Nigeria: UN Asks Nigeria to Abolish Death Penalties

All Africa
United Nations Secretary-General, Mr. Ban Ki-moon, at the weekend urged Nigeria, Papua New Guinea and other United Nations Member States to move towards the abolition of the death penalty, and called on countries where the procedure is still practiced to increase transparency to allow a serious debate on capital punishment.
Ban Ki-moon also showed his concern that countries such as Nigeria and Papua New Guinea have resumed executions after maintaining a moratorium for many years, urging them to reconsider the use of this inhumane practice."The taking of life is too absolute, too irreversible, for one human being to inflict on another, even when backed by legal process," he decried.

Ban Ki-moon stated this while opening the high-level event and panel discussion at UN Headquarters in New York, on "Moving away from the death penalty - Wrongful Convictions." According to him, "We have a duty to prevent innocent people from paying the ultimate price for miscarriages of justice. The most sensible way is to end the death penalty".
The high-level event moderated by Ivan Imonoviæ, Assistant Secretary-General for Human Rights, is the second in a series of UN panel discussion on how to move away from the death penalty.Since 2007, the General Assembly has adopted four resolutions calling on States to establish a moratorium on the use of the death penalty with a view to its abolition.

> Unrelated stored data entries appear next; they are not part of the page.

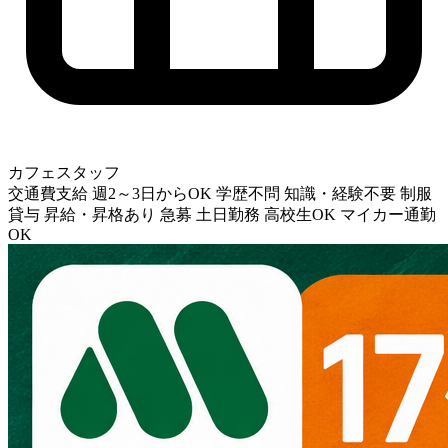
カフェスタッフ
交通費支給
週2～3日からOK
学歴不問
知識・経験不要
制服
貸与
昇給・昇格あり
急募
土日勤務
高校生OK
マイカー通勤
OK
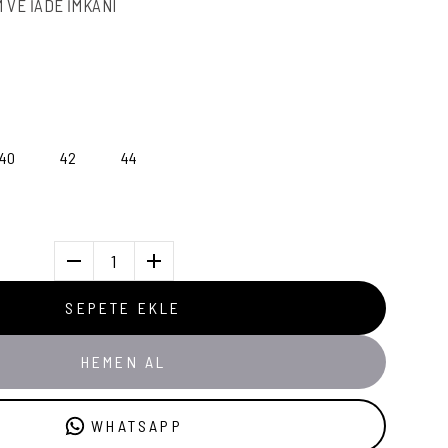
M VE İADE İMKANI
40
42
44
1
SEPETE EKLE
HEMEN AL
WHATSAPP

Today, about 150 of the UN's 193 Member States have either abolished the death penalty or no longer practice it. The event was organised by the Office for the UN High Commissioner for Human Rights, and featured a viewing of film clip of West Memphis, the critically acclaimed 2012 documentary that follows the events of the so-called "West Memphis Three," a case in which three teenagers -- Jessie Misskelley, Damien Echols, and Jason Baldwin were arrested for the murders of three 8-year old children in 1993.

The three young men were subsequently convicted of murder and remained in prison for more than 18 years, before their release in 2011 with the introduction of new DNA evidence. One of those wrongfully convicted, Mr Echols, who was sentenced to death, was among the experts on the panel.